W&M Featured Events
[PAST EVENT] Mathematics Colloquium and EXTREEMS-QED Lecture: Rui Zhang (University of Colorado at Boulder)
Abstract:
The study of viral marketing strategies on social networks has become an area of significant research interest. Roughly, these problems seek to identify which individuals in a social network to target so that a given proportion of the target population is influenced at minimum cost. Motivated by the desire to develop a better understanding of fundamental problems in social network analytics, we study problems in this domain and seek to develop mathematical programming approaches to solve them exactly. In this talk, we focus on a combinatorial optimization problem referred to as the weighted target set selection (WTSS) problem. Earlier research focused on approximation algorithms for the unweighted case of the problem which is known to be NP-hard. Our work makes three contributions. First, we propose a polynomial time algorithm for the WTSS problem on trees. Second, we present a tight and compact extended formulation for the WTSS problem on trees.

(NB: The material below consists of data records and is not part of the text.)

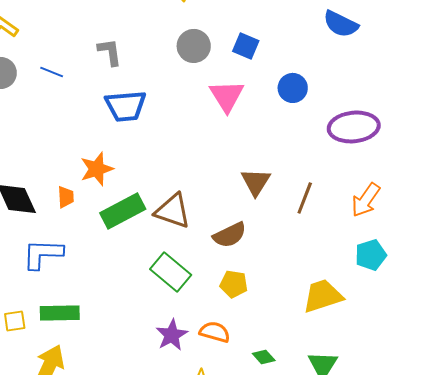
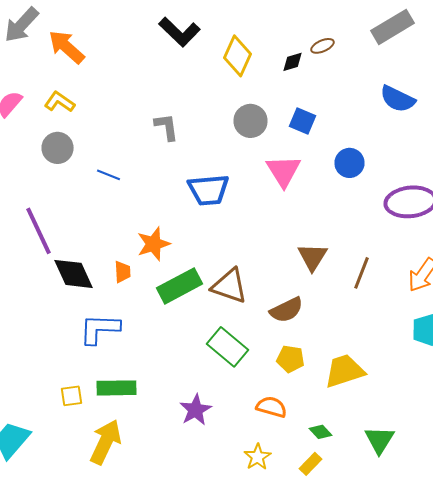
blue line: (52, 72) -> (108, 175), moved
blue trapezoid: (126, 106) -> (208, 190), moved
yellow trapezoid: (323, 296) -> (344, 371), moved
purple star: (172, 335) -> (196, 410), moved

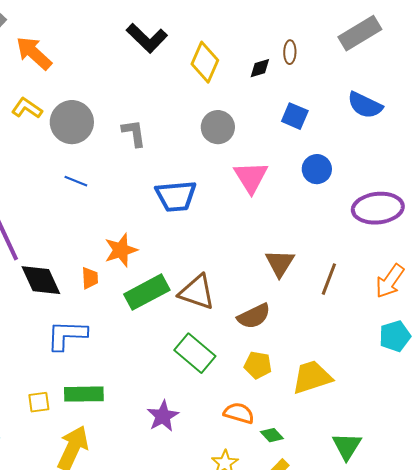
brown ellipse: (322, 46) -> (290, 52), turned -65
blue square: (302, 121) -> (295, 116), moved
gray circle: (58, 148) -> (72, 122), moved, size x1.4
green diamond: (320, 432) -> (272, 435), moved

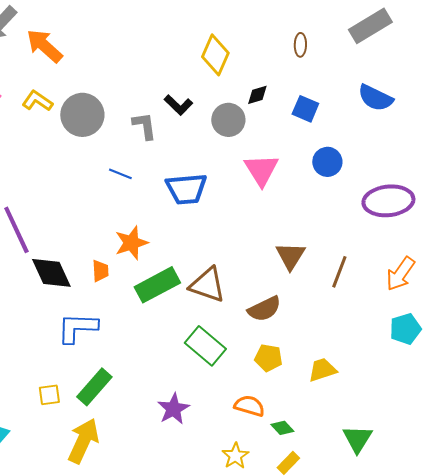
black L-shape: (147, 38) -> (178, 105), moved, size x0.7
black diamond: (260, 68) -> (257, 95), moved
blue line: (76, 181) -> (120, 174), moved
yellow trapezoid: (312, 377) -> (322, 370), size x0.7
green rectangle: (84, 394) -> (94, 387), turned -48

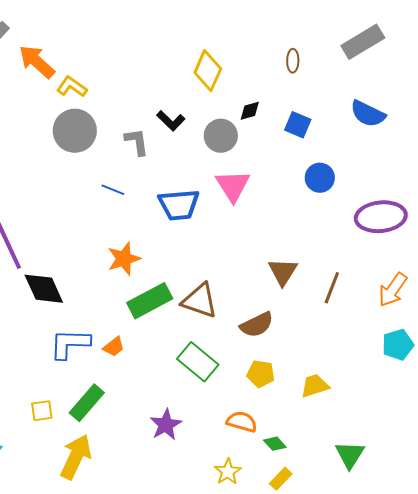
yellow L-shape: (37, 101) -> (72, 87), moved
pink triangle: (261, 170) -> (233, 186), moved
orange trapezoid: (100, 271) -> (114, 347), moved, turned 55

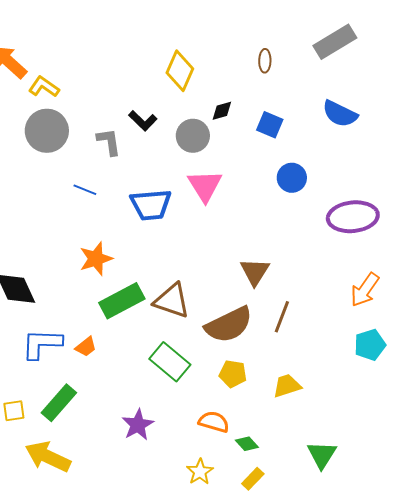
brown line: (332, 288) -> (282, 317), moved
brown semicircle: (257, 325) -> (229, 325), size x1.4
yellow arrow: (76, 457) -> (48, 457), turned -90

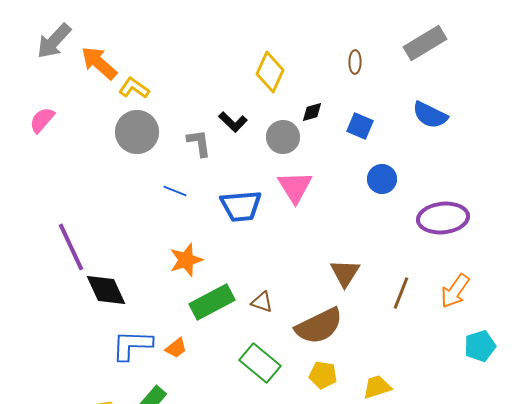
brown triangle: (172, 301) -> (262, 302), size x0.6
brown line: (282, 317) -> (401, 293), moved
cyan pentagon: (370, 345) -> (480, 346), moved

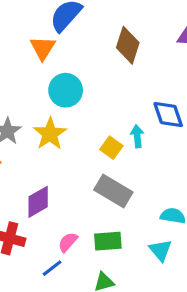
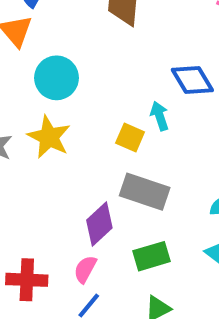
purple diamond: (38, 202) -> (99, 224), moved
pink semicircle: (68, 242) -> (85, 269), moved

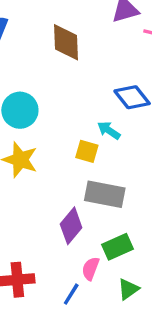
cyan arrow: (160, 116) -> (109, 130), turned -30
pink semicircle: (85, 269) -> (91, 268), moved

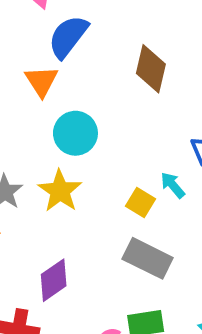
purple diamond: (71, 226) -> (54, 280), moved

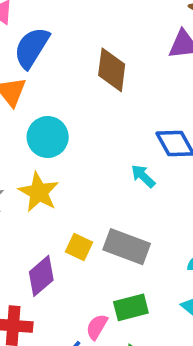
yellow square: (140, 203) -> (79, 247), moved

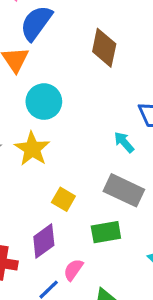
gray rectangle: (127, 247) -> (124, 190), moved
purple diamond: (41, 276) -> (44, 241), moved
green rectangle: (131, 307) -> (106, 232), moved

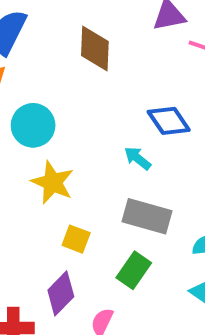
yellow star: (32, 149) -> (53, 182), moved
green rectangle: (106, 232) -> (134, 270), turned -36

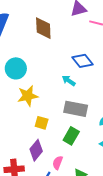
yellow star: (53, 182) -> (28, 96), turned -30

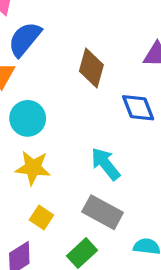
blue diamond: (82, 61) -> (138, 108), moved
cyan arrow: (69, 81) -> (106, 164), size x1.5

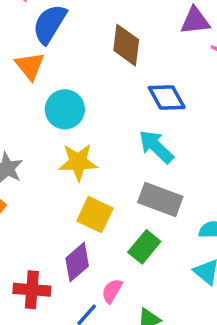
blue diamond: (138, 108) -> (167, 97), moved
yellow square: (41, 218) -> (95, 215), size x1.4

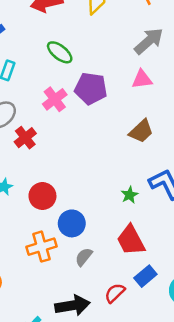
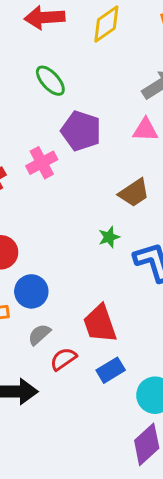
pink cross: (55, 99) -> (42, 163), moved
green star: (130, 195) -> (109, 237), moved
red semicircle: (115, 293) -> (63, 359), moved

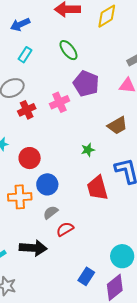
green star: (109, 237) -> (88, 150), moved
red trapezoid: (100, 324) -> (97, 188), moved
blue rectangle: (111, 370) -> (86, 276), moved, turned -30

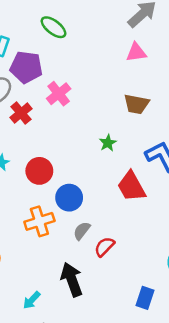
purple pentagon: (86, 84) -> (26, 67), moved
brown trapezoid: (117, 125) -> (136, 104), turned 55
black arrow: (33, 248) -> (72, 279), turned -100

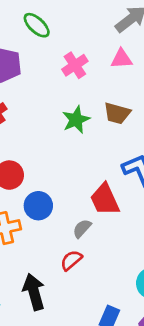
pink cross: (59, 94) -> (75, 65), moved
green star: (108, 143) -> (76, 120), moved, size x1.5
gray semicircle: (82, 231) -> (82, 228), moved

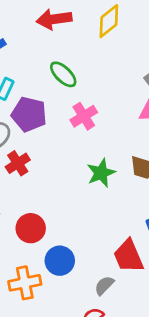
pink cross: (75, 65) -> (84, 116), moved

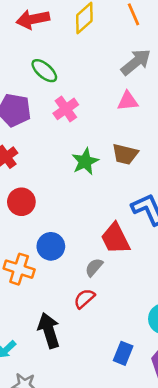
red circle: (31, 228) -> (21, 202), moved
orange cross: (25, 283) -> (19, 269), turned 32

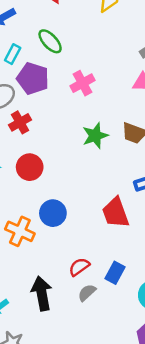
green ellipse: (44, 71) -> (50, 41), moved
gray semicircle: (94, 267) -> (87, 293), moved
blue rectangle: (123, 353) -> (115, 273), moved

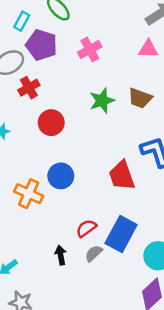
red circle: (30, 167) -> (51, 123), moved
blue rectangle: (115, 273) -> (121, 234), size x1.6
black arrow: (42, 293) -> (61, 255), moved, size x0.6

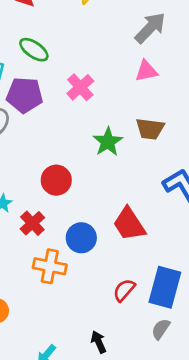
red cross: (29, 88) -> (32, 223), moved
red trapezoid: (122, 176) -> (129, 224), moved
gray semicircle: (94, 253) -> (161, 329), moved
black arrow: (61, 255) -> (99, 342), moved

Specifically, we provide an extended linear programming formulation whose projection onto the space of the natural node variables is the convex hull of feasible target set vectors. We also project the formulation onto the space of the natural node variables and describe the polytope of the WTSS problem on trees. Third, we focus on general graphs and build upon the result for trees. Based on the observation that the influence propagation network is acyclic, we add an exponential set of inequalities that enforce this condition and show how to apply the extended formulation for the tree case to arbitrary graphs. Using this idea, we design and implement a branch-and-cut approach to solve the WTSS problem on arbitrary graphs and share our computational experience on simulated and real-world networks with up to 10,000 nodes. Extensions of this work to related problems and variants will be discussed.